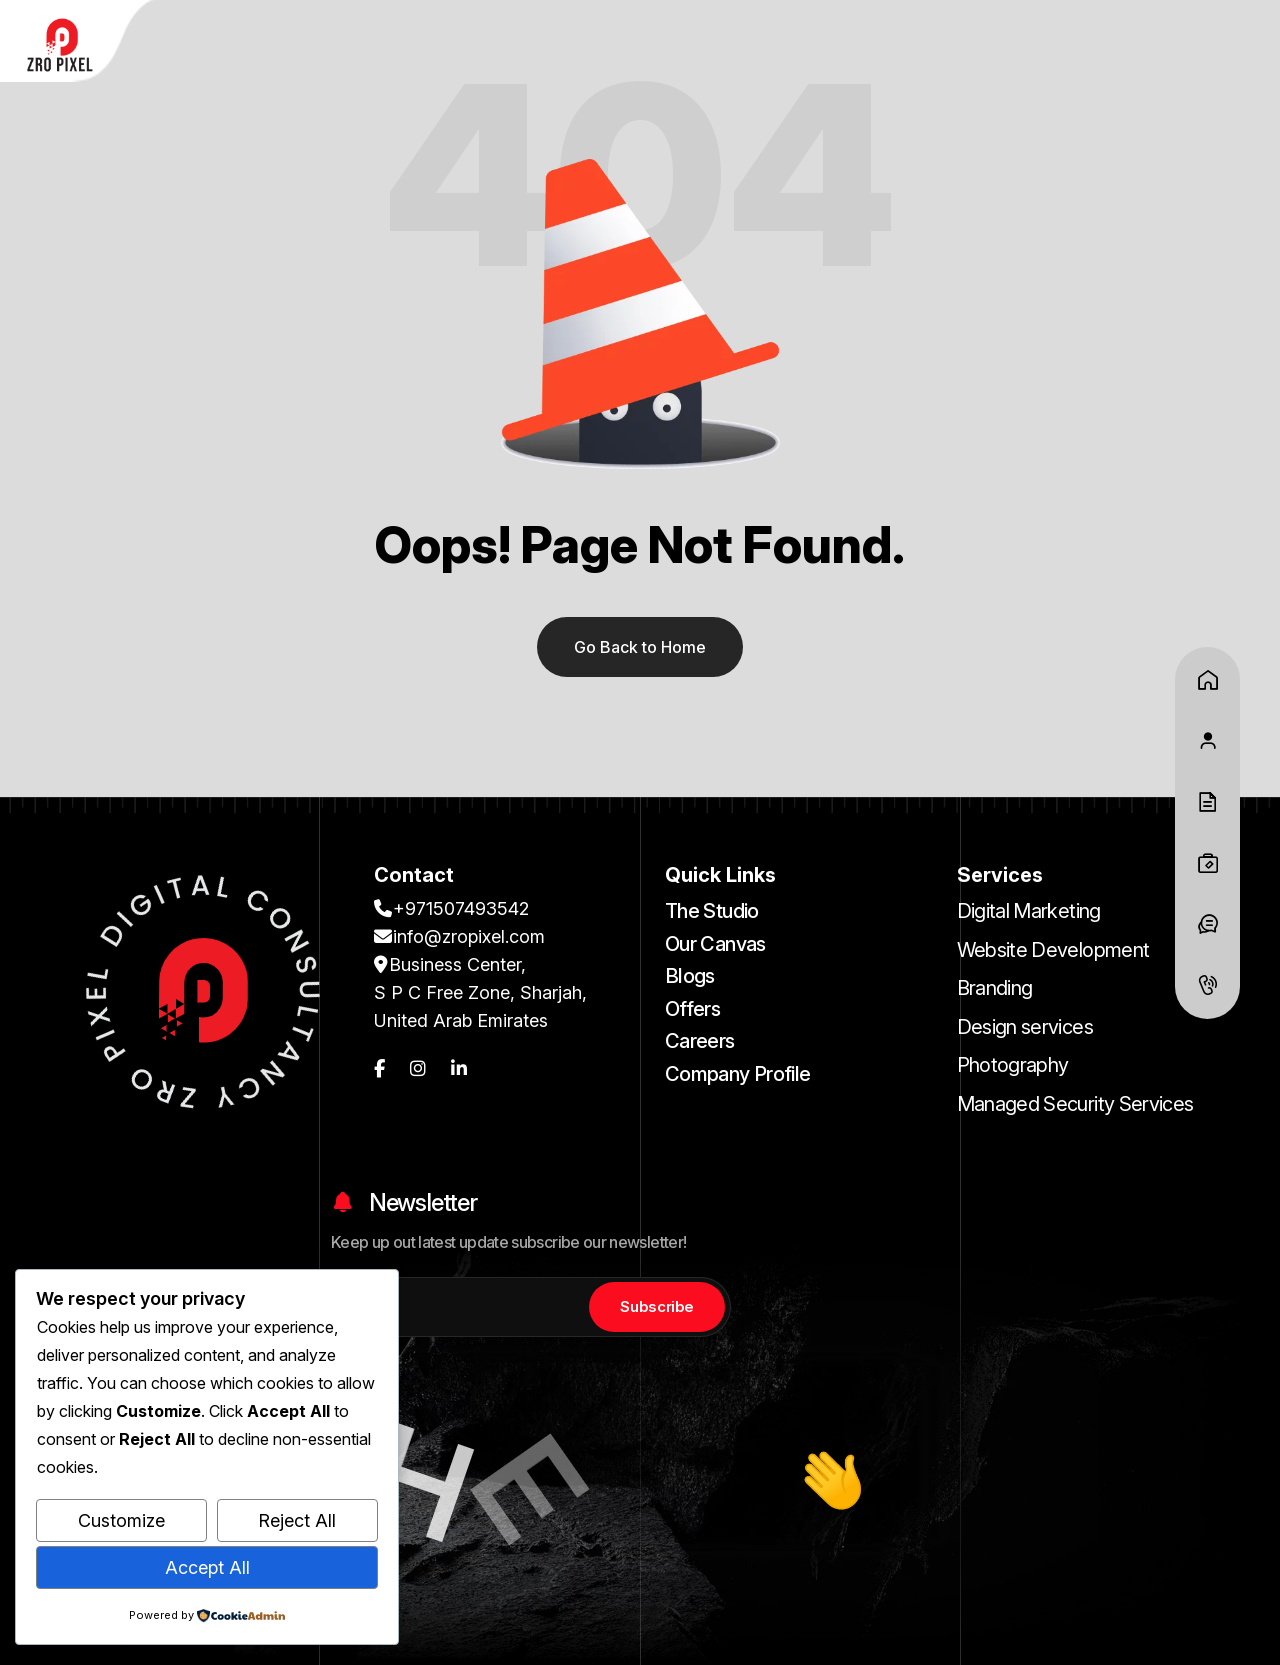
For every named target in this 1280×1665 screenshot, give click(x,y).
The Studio (712, 911)
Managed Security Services (1075, 1104)
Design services (1025, 1027)
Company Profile (737, 1074)
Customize (121, 1520)
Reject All (297, 1520)
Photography (1013, 1065)
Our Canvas (715, 944)
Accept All (207, 1567)
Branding (995, 988)
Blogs (690, 976)
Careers (700, 1041)
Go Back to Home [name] (640, 647)
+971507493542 (451, 908)
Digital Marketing (1029, 911)
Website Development (1053, 950)
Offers (692, 1009)
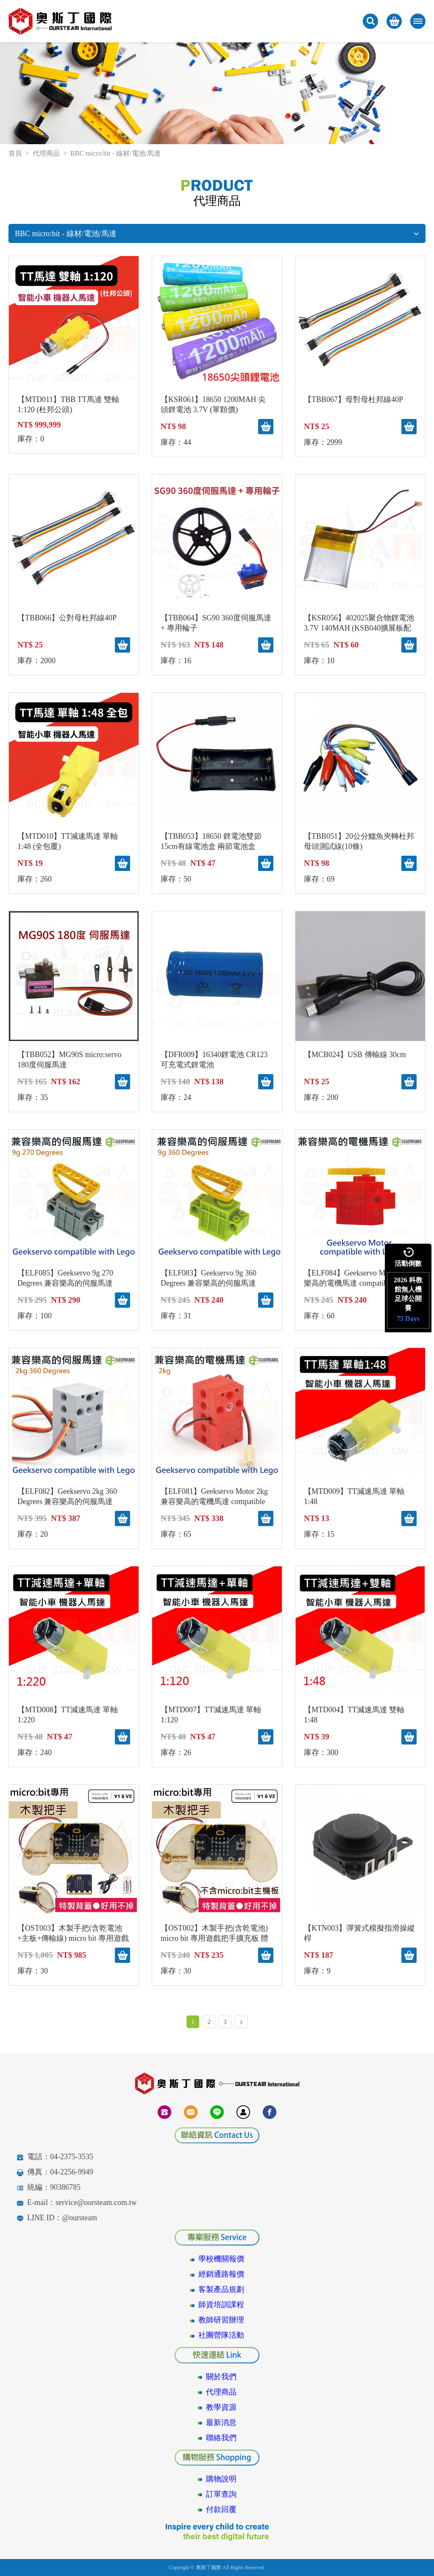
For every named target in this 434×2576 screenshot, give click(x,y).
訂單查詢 (221, 2494)
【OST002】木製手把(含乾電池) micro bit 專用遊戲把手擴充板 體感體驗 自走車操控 (215, 1933)
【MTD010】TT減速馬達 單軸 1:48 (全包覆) (67, 841)
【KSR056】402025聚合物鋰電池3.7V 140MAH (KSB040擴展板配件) (359, 623)
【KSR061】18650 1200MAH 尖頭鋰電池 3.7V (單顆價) (213, 404)
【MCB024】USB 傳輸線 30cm (355, 1054)
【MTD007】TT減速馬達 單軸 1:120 (211, 1714)
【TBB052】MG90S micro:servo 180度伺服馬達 (69, 1059)
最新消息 (221, 2422)
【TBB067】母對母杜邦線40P (353, 399)
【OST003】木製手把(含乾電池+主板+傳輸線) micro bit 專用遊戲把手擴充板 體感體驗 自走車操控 (73, 1933)
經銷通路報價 (221, 2274)
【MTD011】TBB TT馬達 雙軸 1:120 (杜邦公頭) (68, 404)
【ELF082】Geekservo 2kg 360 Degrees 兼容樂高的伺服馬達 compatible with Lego (67, 1497)
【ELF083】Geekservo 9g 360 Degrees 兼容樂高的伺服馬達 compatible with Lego (208, 1278)
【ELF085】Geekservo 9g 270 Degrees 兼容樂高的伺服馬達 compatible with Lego (65, 1278)
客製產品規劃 (221, 2289)
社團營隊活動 (221, 2335)
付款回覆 (221, 2509)
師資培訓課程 (221, 2304)
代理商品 (46, 153)
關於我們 (221, 2376)
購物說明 (221, 2479)
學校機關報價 (221, 2259)
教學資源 (221, 2407)
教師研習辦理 (221, 2320)
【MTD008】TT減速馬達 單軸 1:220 (67, 1714)
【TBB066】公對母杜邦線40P (67, 618)
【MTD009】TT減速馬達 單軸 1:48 (354, 1496)
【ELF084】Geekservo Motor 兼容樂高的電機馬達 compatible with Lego (359, 1278)
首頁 (15, 153)
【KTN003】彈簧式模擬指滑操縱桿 (359, 1933)
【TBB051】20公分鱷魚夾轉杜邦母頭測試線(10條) (359, 841)
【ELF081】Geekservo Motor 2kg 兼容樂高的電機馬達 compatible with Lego (214, 1497)
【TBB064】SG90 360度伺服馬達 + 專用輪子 (216, 623)
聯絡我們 (221, 2438)
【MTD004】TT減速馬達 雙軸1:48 (354, 1714)
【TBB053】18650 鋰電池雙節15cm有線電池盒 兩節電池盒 (211, 841)
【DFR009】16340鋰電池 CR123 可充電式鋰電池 (214, 1059)
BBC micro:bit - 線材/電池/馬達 (217, 233)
○ ○ ○ ○ ○
**TASK TO CARRY OUT**: Read each line of the data and count the ones that include "every", answering with the number alone.

**TASK OUTPUT**: 2